說到這裡,陳風握著徐文元的手,拍了拍他的手背。
“在沒有看到你兒子的病情之前,我可能沒有什麼把握。”
“但是,我在這裡可以給你一個承諾。”
“如果你兒子真和我同病相憐,是同一種症狀,那麼我就有把握治好你兒子的病。”
“至於你所說的,什麼傾家蕩產都要拿到一顆洗髓丹,我可以明明白白的告訴你。”
“即便我高價賣給你了,也未必能治好你兒子的病。”
這話一出,徐文元盾是渾身一顫,猶如晴天霹靂。
“阿風賢侄,你的意思是說,我又被騙了?”
“倒也不是!”陳風緩緩鬆開徐文元的手,一字一句地說道:“關鍵是洗髓丹不能亂用,得分實際情況。”

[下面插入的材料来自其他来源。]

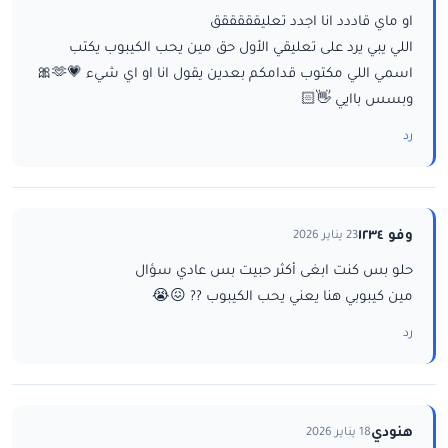
او ماي قاددد انا اجدد تعليقققققق
اللي يبي يرد على تعليقي الأول حق مين يحب الكيبوب يكتب
اسمي اللي مكتوب قدامكم بعدين يقول انا او اي شيء 💗🫶🎀
وبسس باايي 👋🏻
رد
وفو ١٢٣٤
23 يناير 2026
حلو بس كنت ابغى أكثر حبيت بس عادي سؤال
مين كيبوبي هنا يعني يحب الكيبوب ?? 😖😭
رد
هنودي
18 يناير 2026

“如果你的兒子和我真是同樣的症狀,一般的低階洗髓丹,即便是價格高昂,你傾家蕩產買了去也無濟於事。”
哦了一聲,徐文元滿臉驚愕的瞪著陳風。
“阿風賢侄,這麼說你還有別的辦法?”
“是的。”陳風點了點頭:“關鍵是我得見到你的兒子,查清楚他的病根到底是什麼。”
“這個很好辦。”徐文元一臉神情激動的點了點頭:“我這就給他打電話讓他馬上來靈臺峰。”
“不著急,現在靈臺峰正在開拍賣大會。”
陳風沉聲說道:“人多眼雜。”
“等拍賣大會過了,今天晚上你直接帶他過來。”
“好,沒問題。”徐文元更加激動的點了點頭。
只要有一線生機,他就要盡百倍的努力。
更何況,聽陳風的話,似乎還是有很大的希望。
緩緩擦拭了一下眼角滲出的老淚,徐文元突然破啼為笑,然後看向耿博彥。
“讓二位見笑了,我有些失態了。”
“不!”陳風衝著徐文元搖了搖頭:“我看到的並不是什麼失態,而是一個父親自己兒子濃濃的關愛和心疼。”
聽了這話,徐文元長嘆了一口氣。
而站在一旁,一聲沒吭的耿博彥卻是感慨的點了點頭。